И поздно что-либо изменить.
Исмень живо представил, каким ужасом округлились бы глаза этой дамы, каким верноподданническим гневом затрясся бы усатый, вздумай он просветить их. Эти добропорядочные обыватели скорей всего позвали бы полицию, и дама с благородным возмущением толковала бы о мерзавце, который вздумал клеветать — вы только подумайте! — на заботу власти о здоровье их детей.
— Дети наш крест и наша тихая радость, — разглагольствовала тем временем дама. — Вы не представляете, каких нервов стоит уберечь ребенка! Не далее как вчера — нет, это ужасно! — какой-то хулиган едва не сбил Нюньсика с ног. Прямо на улице! Я чуть не выцарапала глаза негодяю… Чем занимается наша полиция, я вас спрашиваю? Чем? Почему не попересажали этих патлатых молодчиков? Этих бездельников, которые разленились, получая от нас пособия по безработице?
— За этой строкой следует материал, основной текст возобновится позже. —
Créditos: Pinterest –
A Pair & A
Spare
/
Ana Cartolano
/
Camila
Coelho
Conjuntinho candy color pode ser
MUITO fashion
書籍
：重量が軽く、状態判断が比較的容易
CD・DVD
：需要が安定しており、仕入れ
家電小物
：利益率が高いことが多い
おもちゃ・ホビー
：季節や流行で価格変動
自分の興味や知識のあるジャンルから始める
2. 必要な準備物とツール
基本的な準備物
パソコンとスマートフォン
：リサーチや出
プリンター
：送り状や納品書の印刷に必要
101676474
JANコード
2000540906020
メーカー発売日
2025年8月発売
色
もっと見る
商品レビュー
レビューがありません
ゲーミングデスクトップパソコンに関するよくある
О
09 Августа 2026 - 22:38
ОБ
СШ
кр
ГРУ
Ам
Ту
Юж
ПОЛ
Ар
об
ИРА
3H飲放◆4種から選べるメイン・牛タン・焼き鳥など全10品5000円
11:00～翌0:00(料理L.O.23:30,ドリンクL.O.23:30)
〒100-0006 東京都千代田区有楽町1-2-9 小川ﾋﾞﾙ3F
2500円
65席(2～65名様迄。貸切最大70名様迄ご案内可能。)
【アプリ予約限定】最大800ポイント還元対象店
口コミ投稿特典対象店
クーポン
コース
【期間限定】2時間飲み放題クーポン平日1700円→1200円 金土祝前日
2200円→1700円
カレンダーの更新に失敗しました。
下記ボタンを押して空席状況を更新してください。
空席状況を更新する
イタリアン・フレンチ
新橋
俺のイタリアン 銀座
— Мадам, — усатый вдруг повернулся к ней, и его туго накрахмаленный воротничок, казалось, скрипнул от напряжения. — Нас предупреждали, мадам, что разговоры в приемной мешают врачам.
Дама побагровела от обиды и величественно замолкла.
В помещении сгустилась напряженная тишина.
Легкий скрип двери заставил Исменя вздрогнуть.
Но это была всего лишь Нюньсик. Не было заметно, чтобы операция причинила ей какое-нибудь беспокойство. С радостным писком она пулей пересекла комнату и сразу же попала в пышные объятия матери, которая внезапно превратилась в обыкновенную клушку, суетливо хлопочущую над потерянным и вновь найденным цыпленком.